I contacted social services to see if we could get any help.
His behaviour was not deemed bad enough to warrant it so the answer was no!
I asked the teachers at his school to tell me where we were going wrong. They could not. I asked social services to tell me were we were going wrong. They either could not , or couldn't be bothered.
Of course we know now that the cannabis was most probably the reason for his behaviour.It changed his personality. He changed from being a nice friendly. lovable boy, into this monster, who could not see what all the fuss was about . He couldn't give two hoots for anyone other than his "mates".
If we knew then what we know now! If social services had been there for us then! It was a nightmare.
So please do not be so quick to blame the parents. Of course there are bad ones that let their kids run riot. But sometimes, The parents are doing the best they can in many cases. But sometimes their best is not enough.
Dont underestimate the power of peer pressure And cannabis. It makes my blood boil when I hear peoplw say it is harmless. It is NOT!!!

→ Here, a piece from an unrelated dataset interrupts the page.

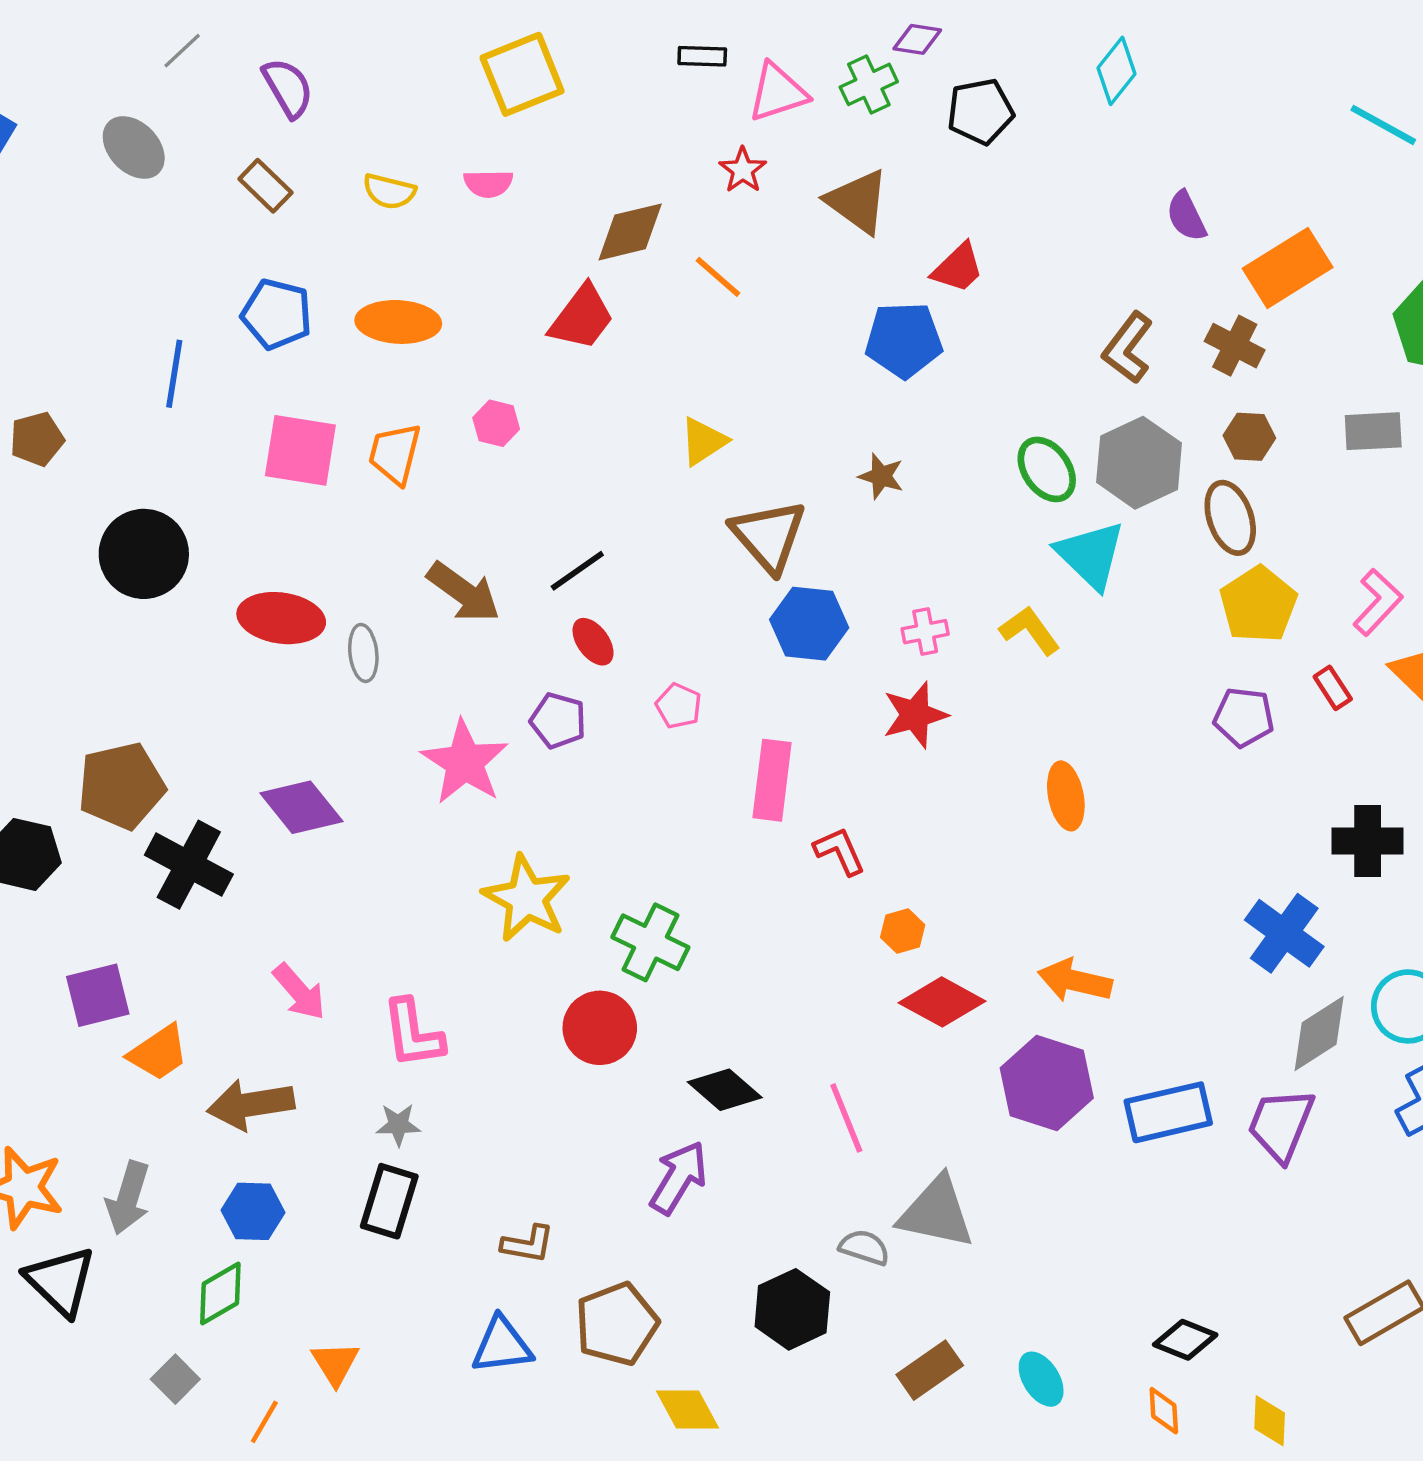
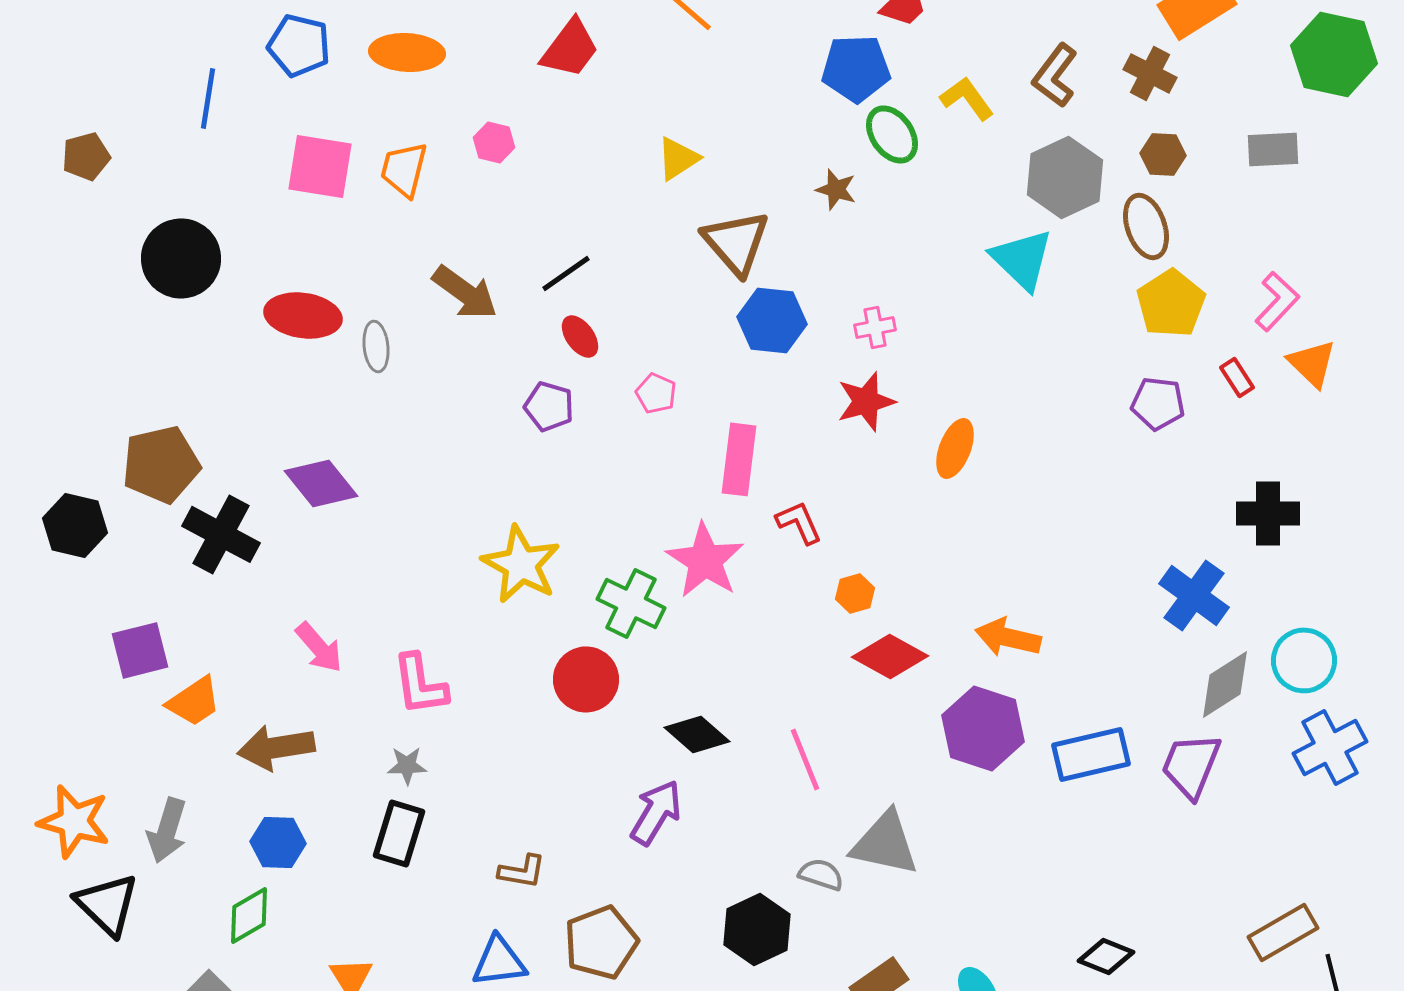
green ellipse: (1047, 469) -> (892, 134), moved
yellow L-shape: (1030, 630) -> (967, 98), moved
pink star: (465, 762) -> (705, 560), moved
orange ellipse: (1066, 796) -> (955, 448), moved, turned 32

I am sorry if it was me who you thought was blaming the parents. I was not at all. I do not think it is always their fault when their children behave badly. What i was saying was that these children and others who behave in a serious violent way and end up killing someone when they are so young have more than likely not had a happy, loving home. Their parents may or may not have loved them but if they did then the children probably did not feel loved or liked by them. I think even those parents who do love their children and want the best for them are not always able to know how to deal with the things they do, even at a young age. As a teenager myself i got into drugs, smoked cannabis a lot as well as other things. I know now as adult that my mum loved me and tried her best but she did not always handle things right and we argued a lot. I had low self esteem and felt unloved. I was never violent towards anyone but i did steal. I changed as i got older and my relationship with my mum got much better. She had always stuck by me and loved me no matter what. But this sort of thing is not the same as what these children did. For a 10 yr old to be so violent it is very unlikely that he has had a stable upbringing. I dont blame the parents but i do think they should be helped and supported, ideally before things like this happen and while the children are still very young.